- **WHAT TO PRODUCE**: Below are some records. Output the lines from the first one through the line that holds "#futsalmercato, un nuovo pezzo sullo", exactly as written, with no pictures.

Dataset entries
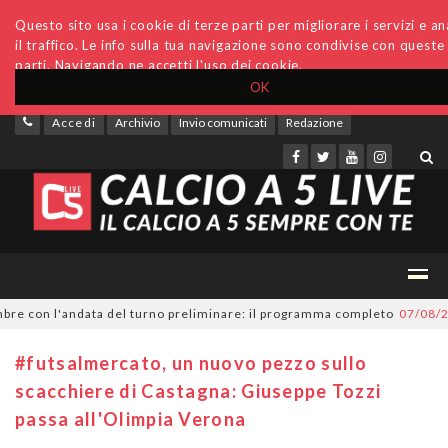
Questo sito usa i cookie di terze parti per migliorare i servizi e an
il traffico. Le info sulla tua navigazione sono condivise con queste
parti. Navigando ne accetti l'uso dei cookie.
OK
Accedi
Archivio
Invio comunicati
Redazione
 con l'andata del turno preliminare: il programma completo
07/08/2026
S
#futsalmercato, un nuovo pezzo sullo
scacchiere di Castagna: Giuseppe Tozzi
passa all'Olimpia Verona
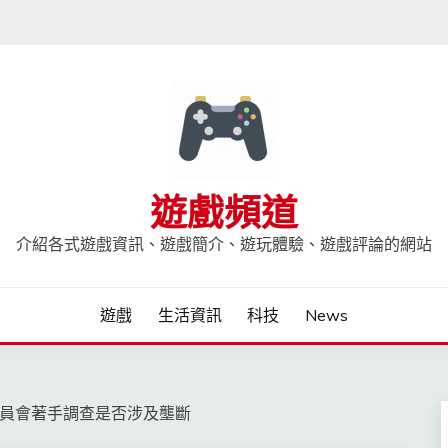
遊戲頻道
介紹各式遊戲資訊、遊戲簡介、遊玩體驗、遊戲評論的網站
遊戲
生活資訊
科技
News
易委員會著手調查是否涉及壟斷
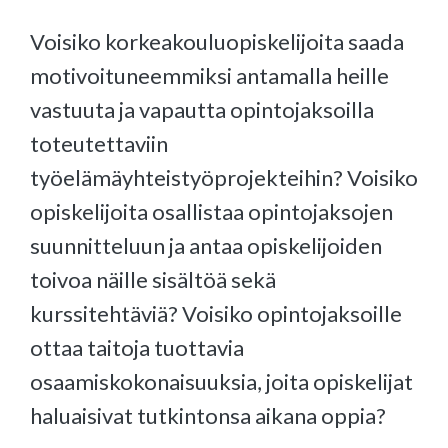
Voisiko korkeakouluopiskelijoita saada
motivoituneemmiksi antamalla heille
vastuuta ja vapautta opintojaksoilla
toteutettaviin
työelämäyhteistyöprojekteihin? Voisiko
opiskelijoita osallistaa opintojaksojen
suunnitteluun ja antaa opiskelijoiden
toivoa näille sisältöä sekä
kurssitehtäviä? Voisiko opintojaksoille
ottaa taitoja tuottavia
osaamiskokonaisuuksia, joita opiskelijat
haluaisivat tutkintonsa aikana oppia?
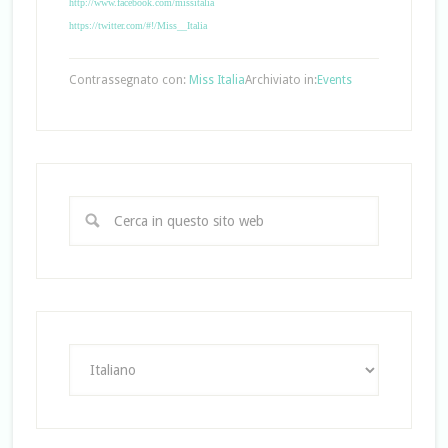
http://www.facebook.com/missitalia
https://twitter.com/#!/Miss__Italia
Contrassegnato con:
Miss Italia
Archiviato in:
Events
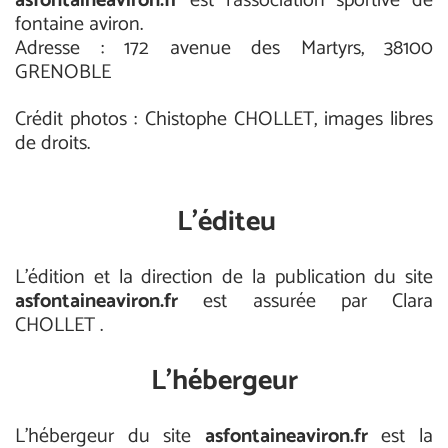
asfontaineaviron.fr
est l'association sportive de
fontaine aviron.
Adresse : 172 avenue des Martyrs, 38100
GRENOBLE
Crédit photos : Chistophe CHOLLET, images libres
de droits.
L'éditeur
L’édition et la direction de la publication du site
asfontaineaviron.fr
est assurée par Clara
CHOLLET .
L'hébergeur
L'hébergeur du site
asfontaineaviron.fr
est la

- **OUTPUT FOR THIS TASK**:
Questo sito usa i cookie di terze parti per migliorare i servizi e an
il traffico. Le info sulla tua navigazione sono condivise con queste
parti. Navigando ne accetti l'uso dei cookie.
OK
Accedi
Archivio
Invio comunicati
Redazione
 con l'andata del turno preliminare: il programma completo
07/08/2026
S
#futsalmercato, un nuovo pezzo sullo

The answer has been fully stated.